His confused emotions had made him feel instinctively that it would be better to fight Gus and spoil the plan of the robbery than to confront a white man with a gun.

But he kept this knowledge of his fear thrust firmly down in him; his courage to live depended upon how successfully his fear was hidden from his consciousness…

This was the way he lived; he passed his days trying to defeat or gratify impulses in a world he feared.

 

“A world he feared”

Bigger Thomas lives in Chicago’s South Side Black Belt, the largest of two African-American ghettos in the city. (A much smaller one is on the Near West Side.)

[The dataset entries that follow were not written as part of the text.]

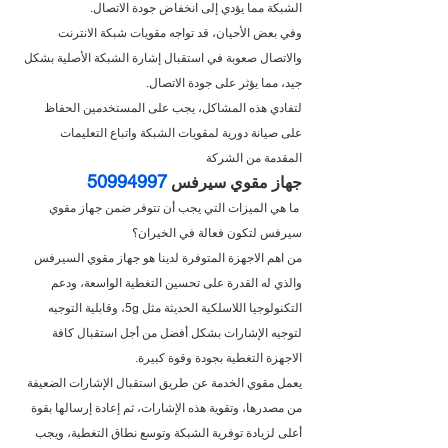
الشبكة مما يؤدي إلى انخفاض جودة الاتصال.
وفي بعض الأحيان، قد تواجه مقويات شبكة الانترنت 
والاتصال صعوبة في استقبال إشارة الشبكة الأصلية بشكل 
جيد، مما يؤثر على جودة الاتصال.
لتفادي هذه المشاكل، يجب على المستخدمين الحفاظ 
على صيانة دورية لمقويات الشبكة واتباع التعليمات 
المقدمة من الشركة
50994997
جهاز مقوي سيرفس 
 ما هي الميزات التي يجب أن تتوفر ضمن جهاز مقوي 
سيرفس لتكون فعالة في الخيران؟
من اهم الاجهزة المتوفرة لدينا هو جهاز مقوي السيرفس 
والذي له القدرة على تحسين التغطية الواسعة، ودعم 
التكنولوجيا اللاسلكية الحديثة مثل 5g، وقابلية التوجيه 
لتوجيه الإشارات بشكل أفضل من أجل استقبال كافة 
الاجهزة التغطية بجودة وقوة كبيرة.
يعمل مقوي الخدمة عن طريق استقبال الإشارات الضعيفة 
من مصدرها، وتقوية هذه الإشارات، ثم إعادة إرسالها بقوة 
أعلى لزيادة توفرية الشبكة وتوسع نطاق التغطية، ويجب 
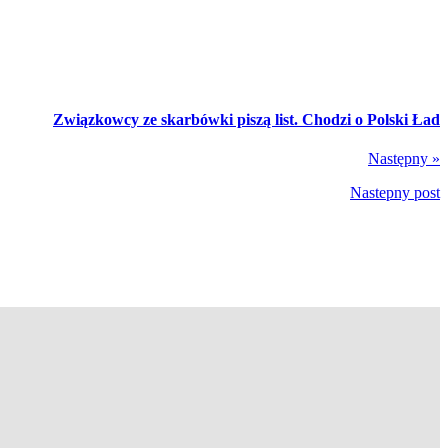
Związkowcy ze skarbówki piszą list. Chodzi o Polski Ład
Następny »
Nastepny post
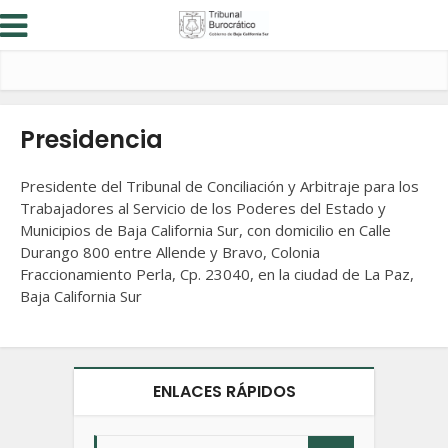
Presidencia
Presidente del Tribunal de Conciliación y Arbitraje para los
Trabajadores al Servicio de los Poderes del Estado y
Municipios de Baja California Sur, con domicilio en Calle
Durango 800 entre Allende y Bravo, Colonia
Fraccionamiento Perla, Cp. 23040, en la ciudad de La Paz,
Baja California Sur
ENLACES RÁPIDOS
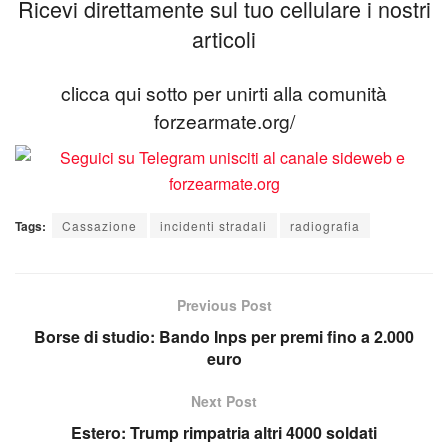
Ricevi direttamente sul tuo cellulare i nostri
articoli
clicca qui sotto per unirti alla comunità
forzearmate.org/
Tags:
Cassazione
incidenti stradali
radiografia
Previous Post
Borse di studio: Bando Inps per premi fino a 2.000
euro
Next Post
Estero: Trump rimpatria altri 4000 soldati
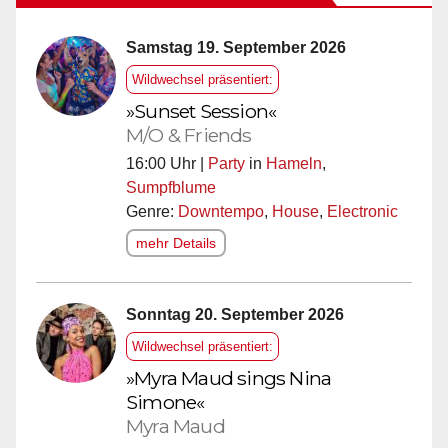
Samstag 19. September 2026
Wildwechsel präsentiert:
»Sunset Session«
M/O & Friends
16:00 Uhr |
Party
in
Hameln
,
Sumpfblume
Genre:
Downtempo
,
House
,
Electronic
mehr Details
Sonntag 20. September 2026
Wildwechsel präsentiert:
»Myra Maud sings Nina
Simone«
Myra Maud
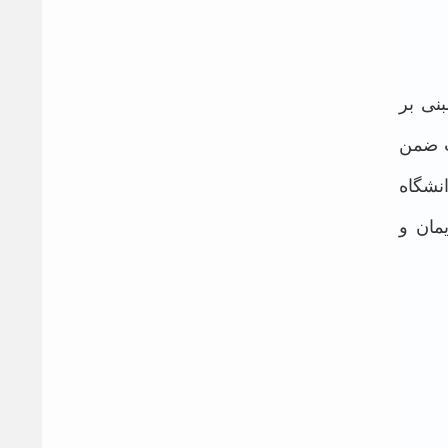
نی بر
ب ضمن
نشگاه
مان و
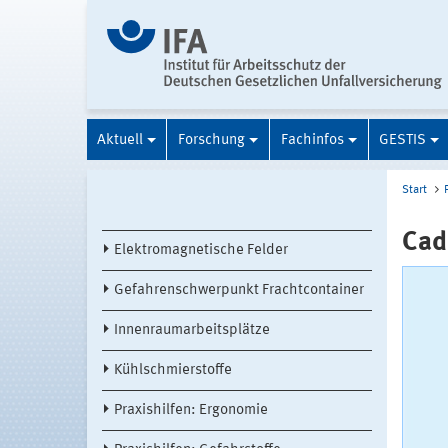
Aktuell
Forschung
Fachinfos
GESTIS
Start
Ca
Elektromagnetische Felder
Gefahrenschwerpunkt Frachtcontainer
Innenraumarbeitsplätze
Kühlschmierstoffe
Praxishilfen: Ergonomie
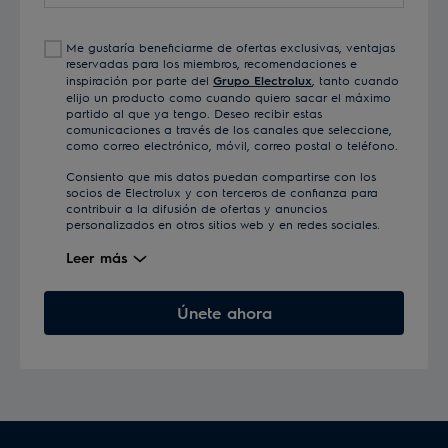
correo
electrónico
Me gustaría beneficiarme de ofertas exclusivas, ventajas
reservadas para los miembros, recomendaciones e
inspiración por parte del
Grupo Electrolux
, tanto cuando
elijo un producto como cuando quiero sacar el máximo
partido al que ya tengo. Deseo recibir estas
comunicaciones a través de los canales que seleccione,
como correo electrónico, móvil, correo postal o teléfono.
Consiento que mis datos puedan compartirse con los
socios de Electrolux y con terceros de confianza para
contribuir a la difusión de ofertas y anuncios
personalizados en otros sitios web y en redes sociales.
Leer más
Únete ahora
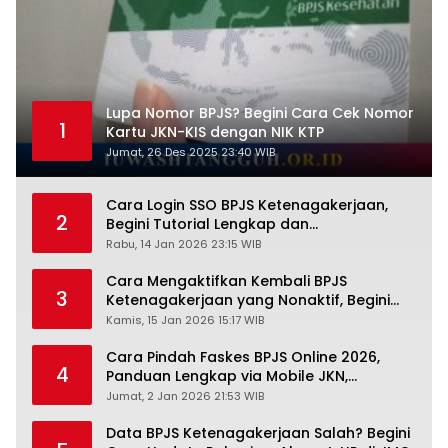
Lupa Nomor BPJS? Begini Cara Cek Nomor
1
Kartu JKN-KIS dengan NIK KTP
Jumat, 26 Des 2025 23:40 WIB
Cara Login SSO BPJS Ketenagakerjaan,
2
Begini Tutorial Lengkap dan
Pengertiannya
Rabu, 14 Jan 2026 23:15 WIB
Cara Mengaktifkan Kembali BPJS
3
Ketenagakerjaan yang Nonaktif, Begini
Panduan Lengkapnya
Kamis, 15 Jan 2026 15:17 WIB
Cara Pindah Faskes BPJS Online 2026,
4
Panduan Lengkap via Mobile JKN,
PANDAWA & Offiline Kantor Cabang
Jumat, 2 Jan 2026 21:53 WIB
Data BPJS Ketenagakerjaan Salah? Begini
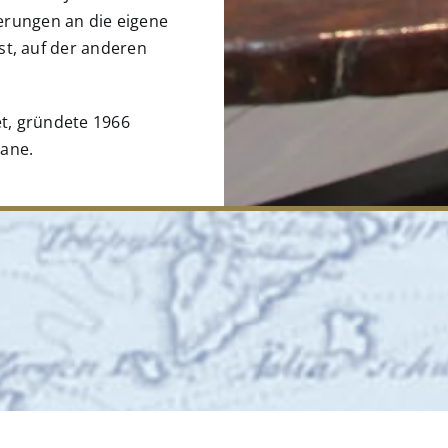
erungen an die eigene
ist, auf der anderen
et, gründete 1966
mane.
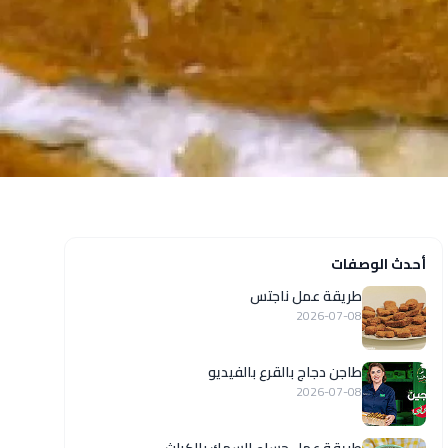
أحدث الوصفات
طريقة عمل ناجتس
2026-07-08
طاجن دجاج بالقرع بالفيديو
2026-07-08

He fears his world because, everywhere he turns, he is told in the words and actions of American society that he and other blacks like him aren’t accepted. That he and they aren’t good enough. That there are strict limits to what he can hope to do in his life — strict limits to what he can hope for.

And that there will be hell to pay if he ignores these realities — such as if he and his friends are foolhardy enough to rob a white man.

In a conversation with one of his friends, Bigger complains that he would like to be an aviator, but there’s no way he would be permitted in flight school. He looks up at a plane overhead in the sky and yearns for the freedom that the pilot, a white man, has.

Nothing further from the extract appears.